「全員がサッカーを知っていなければ、”ジャパンズウェイ”など絵に描いた餅」東京五輪サッカー男子 決勝 ブラジル-スペイン

スポンサーリンク

メキシコをPK戦で下したブラジルと、日本を延長戦で破ったスペインというカードになった東京五輪の決勝戦。

試合の序盤はスペインのペース。ブラジルの4-4-2に対してスペインは4-3-3のフォーメーションで、マッチアップ的にはアンカーが浮くため、そこからペドリやメリーノにボールが渡ってサイドを使う組み立てが機能、ブラジルを押し込む流れで始まる。

が、ブラジルの上手いところは、特に監督が戦術的な手当をしなくても、選手自身が相手に応じた修正が出来るところで、アンカーには特定のマークを付けず2トップがパスコースを塞ぎ、スペインのインサイドハーフをきっちり抑え、ボールを奪ったら素早く大きなサイドチェンジでスペインの攻撃をスローダウンさせてしまった。

前半は拮抗した流れが続き、このまま後半勝負かと思われたロスタイム、左からのクロスにオーバーラップしたダニ・アウヴェスがククレジャを振り切って折返し、中でバウンドしたボールに素早く反応したクーニャが流し込みブラジルが先制する。

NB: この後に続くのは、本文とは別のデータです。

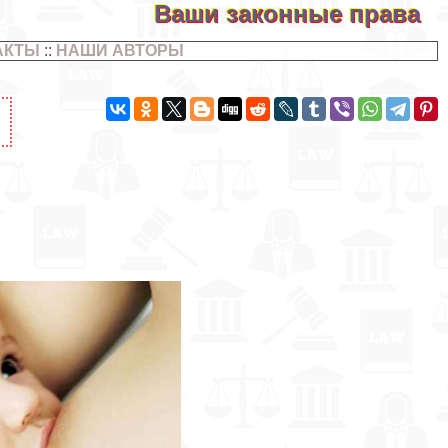
Ваши законные права
АКТЫ
::
НАШИ АВТОРЫ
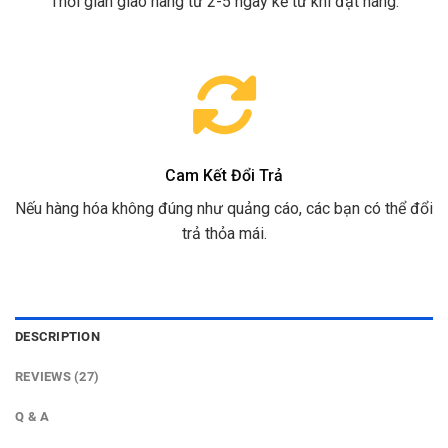
Thời gian giao hàng từ 2-5 ngày kể từ khi đặt hàng.
Cam Kết Đổi Trả
Nếu hàng hóa không đúng như quảng cáo, các bạn có thể đổi
trả thỏa mái.
DESCRIPTION
REVIEWS (27)
Q & A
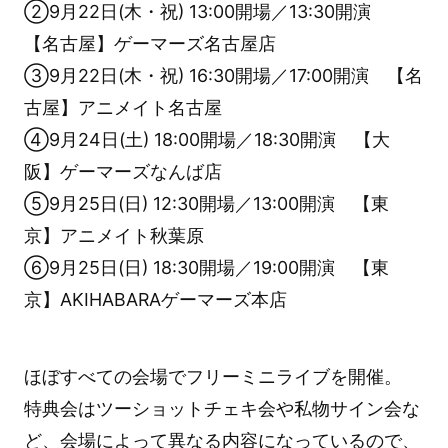
②9月22日(木・祝) 13:00開場／13:30開演
【名古屋】ゲーマーズ名古屋店
③9月22日(木・祝) 16:30開場／17:00開演 【名
古屋】アニメイト名古屋
④9月24日(土) 18:00開場／18:30開演 【大
阪】ゲーマーズなんば店
⑤9月25日(日) 12:30開場／13:00開演 【東
京】アニメイト秋葉原
⑥9月25日(日) 18:30開場／19:00開演 【東
京】AKIHABARAゲーマーズ本店
ほぼすべての会場でフリーミニライブを開催。
特典会はツーショットチェキ会や私物サイン会な
ど、会場によって異なる内容になっているので、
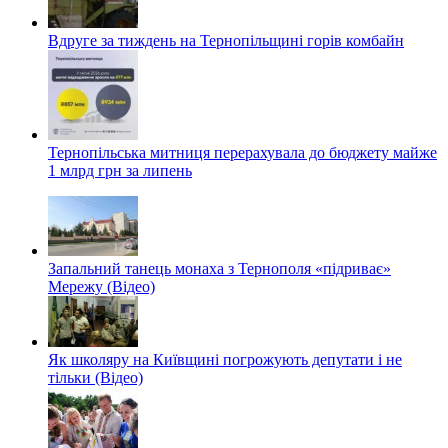
Вдруге за тиждень на Тернопільщині горів комбайн
Тернопільська митниця перерахувала до бюджету майже
1 млрд грн за липень
Запальний танець монаха з Тернополя «підриває»
Мережу (Відео)
Як школяру на Київщині погрожують депутати і не
тільки (Відео)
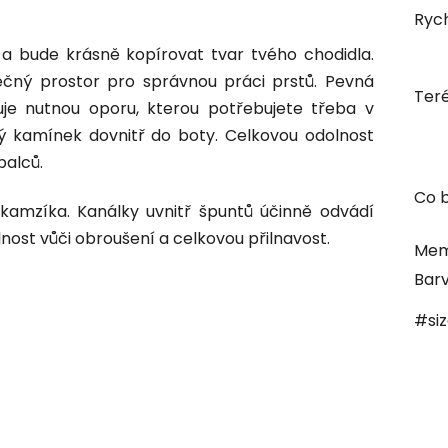
Rych
a bude krásně kopírovat tvar tvého chodidla.
čný prostor pro správnou práci prstů. Pevná
Ter
uje nutnou oporu, kterou potřebujete třeba v
ý kamínek dovnitř do boty. Celkovou odolnost
palců.
Co b
 kamzíka. Kanálky uvnitř špuntů účinně odvádí
nost vůči obroušení a celkovou přilnavost.
Mem
Bar
#si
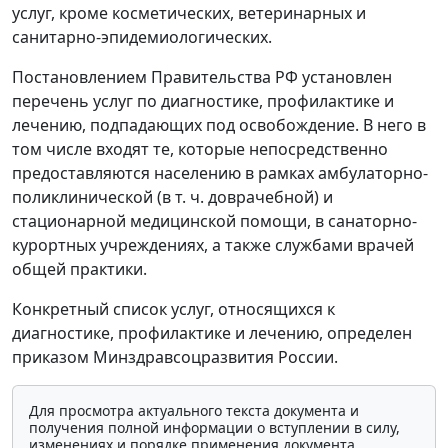
услуг, кроме косметических, ветеринарных и
санитарно-эпидемиологических.
Постановлением Правительства РФ установлен
перечень услуг по диагностике, профилактике и
лечению, подпадающих под освобождение. В него в
том числе входят те, которые непосредственно
предоставляются населению в рамках амбулаторно-
поликлинической (в т. ч. доврачебной) и
стационарной медицинской помощи, в санаторно-
курортных учреждениях, а также службами врачей
общей практики.
Конкретный список услуг, относящихся к
диагностике, профилактике и лечению, определен
приказом Минздравсоцразвития России.
Для просмотра актуального текста документа и
получения полной информации о вступлении в силу,
изменениях и порядке применения документа,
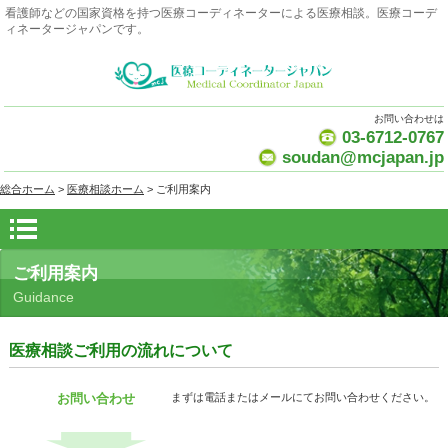
看護師などの国家資格を持つ医療コーディネーターによる医療相談。医療コーデ
ィネータージャパンです。
お問い合わせは
03-6712-0767
soudan@mcjapan.jp
総合ホーム
>
医療相談ホーム
> ご利用案内
ご利用案内
Guidance
医療相談ご利用の流れについて
お問い合わせ
まずは電話またはメールにてお問い合わせください。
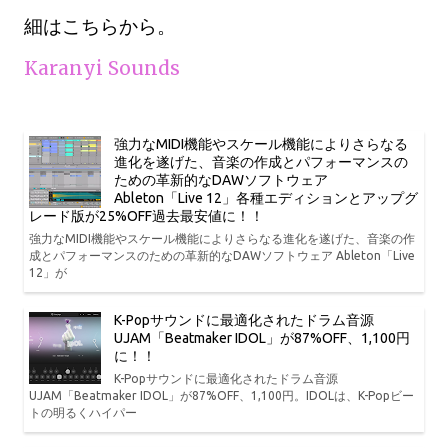
細はこちらから。
Karanyi Sounds
強力なMIDI機能やスケール機能によりさらなる
進化を遂げた、音楽の作成とパフォーマンスの
ための革新的なDAWソフトウェア
Ableton「Live 12」各種エディションとアップグ
レード版が25%OFF過去最安値に！！
強力なMIDI機能やスケール機能によりさらなる進化を遂げた、音楽の作
成とパフォーマンスのための革新的なDAWソフトウェア Ableton「Live
12」が
K-Popサウンドに最適化されたドラム音源
UJAM「Beatmaker IDOL」が87%OFF、1,100円
に！！
K-Popサウンドに最適化されたドラム音源
UJAM「Beatmaker IDOL」が87%OFF、1,100円。IDOLは、K-Popビー
トの明るくハイパー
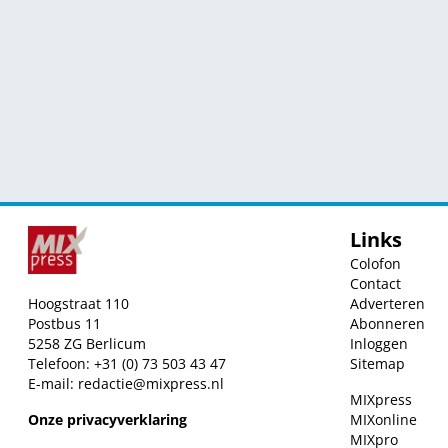
Links
Colofon
Contact
Hoogstraat 110
Adverteren
Postbus 11
Abonneren
5258 ZG Berlicum
Inloggen
Telefoon: +31 (0) 73 503 43 47
Sitemap
E-mail:
redactie@mixpress.nl
MIXpress
Onze privacyverklaring
MIXonline
MIXpro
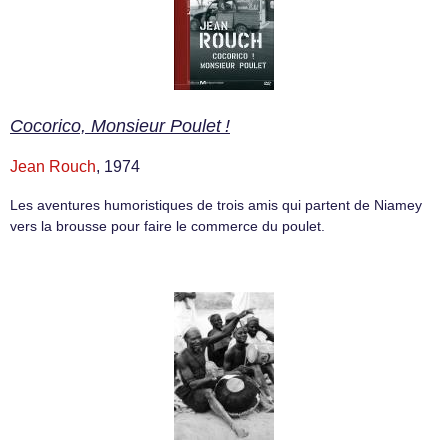
Cocorico, Monsieur Poulet !
Jean Rouch
, 1974
Les aventures humoristiques de trois amis qui partent de Niamey
vers la brousse pour faire le commerce du poulet.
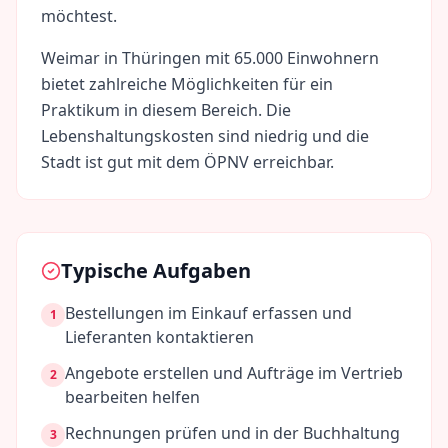
möchtest.
Weimar
in
Thüringen
mit
65.000
Einwohnern
bietet zahlreiche Möglichkeiten für ein
Praktikum in diesem Bereich. Die
Lebenshaltungskosten sind
niedrig
und die
Stadt ist gut mit dem ÖPNV erreichbar.
Typische Aufgaben
Bestellungen im Einkauf erfassen und
1
Lieferanten kontaktieren
Angebote erstellen und Aufträge im Vertrieb
2
bearbeiten helfen
Rechnungen prüfen und in der Buchhaltung
3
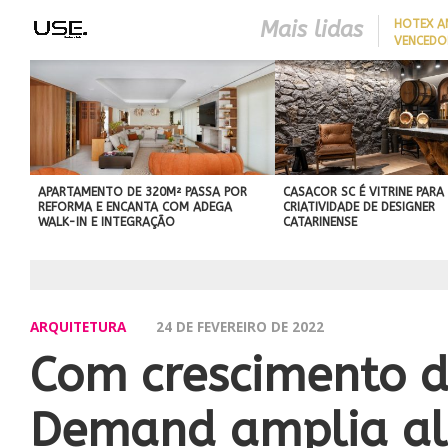
Mais lidas
HOTEX A
VENCEDO
MAIORES
HOTELAR
APARTAMENTO DE 320M² PASSA POR
CASACOR SC É VITRINE PARA
REFORMA E ENCANTA COM ADEGA
CRIATIVIDADE DE DESIGNER
WALK-IN E INTEGRAÇÃO
CATARINENSE
ARQUITETURA
24 DE FEVEREIRO DE 2022
Com crescimento d
Demand amplia al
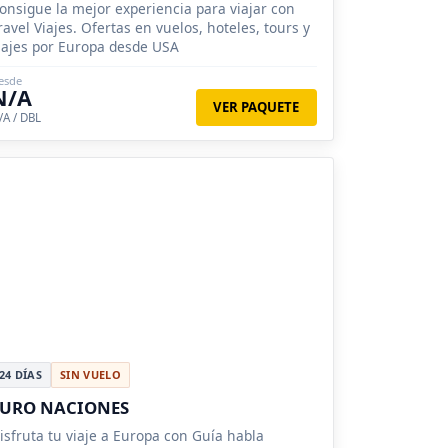
onsigue la mejor experiencia para viajar con
ravel Viajes. Ofertas en vuelos, hoteles, tours y
iajes por Europa desde USA
esde
N/A
VER PAQUETE
/A / DBL
24 DÍAS
SIN VUELO
EURO NACIONES
isfruta tu viaje a Europa con Guía habla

スペインは後半からアセンシオに代えてソレール、メリーノに代えてブライアン・ヒルを投入。ブラジルは後半7分にリシャルリソンが抜け出しシュートも、ウナイ・シモンの体に当たってクロスバーの決定機。

しかしスペインは後半16分、右サイドでソレールがスルーパスに抜け出しクロス、ファーに飛び込んだオヤルサバルが見事なボレーを突き刺しスペインが同点に追いつく。その後はスペインがボールを支配してペースを握るが、ブラジルものらりくらりと攻撃をしのいで90分間を終えて延長戦へ。

ブラジルは延長に入って左SHにスピードのあるマウコンを投入、徹底的にボールを集めてクロスで攻め立てるが、スペインもGKウナイ・シモンを中心に体を張った守備でゴールを割らせない。

延長戦の後半に入る直前でスペインはオヤルサバルを下げてラファ・ミルを投入。ブラジルは後半開始でクラウジーニョに代えてヘイニエルを入れる。すると後半3分スペインのCKからブラジルがカウンター、マウコンがバジェホを振り切ってのシュートはウナイ・シモンの足に当たってゴール、ブラジルが勝ち越し点を決める。

そこからは当然ブラジルは3ラインのゾーンを自陣に組んで守備固め、スペインはラファ・ミルにボールを集めて何とかチャンスを作ろうとするが、ペドリのシュートが大きく外れるなど疲労の影響は強く、そのままブラジルが逃げ切って勝利、ブラジルがリオ大会に続いて連覇を決めた。

ブラジルは、ゴールを決めたマウコンやレアル・マドリー所属のヘイニエルでさえサブに回せる圧倒的な選手層、そして中2日の試合が続いても120分間ペースを落とさず戦えるタフさは金メダルにふさわしいとしか言いようが無い。

それは単に体力があるからではなく、個人のキープ力や守備範囲の広さ、適切なフォローの動きとミスのない判断力で、いちいち無駄な動きをする必要が無く、スタミナを温存できている。それでいて無理にドリブルで突っ込むようなエゴイズムも皆無。そして勝負どころで全員が一気に攻め上がって試合を決めてしまう。

まさに、田中碧が言うところの「サッカーを知っている」選手が11人揃っているのがブラジルなのだ。選手の自主性を尊重する”ジャパンズウェイ”を標榜するのであれば、ブラジルぐらい個人能力が高くなければ、絵に描いた餅なんだと痛感させられる試合だった。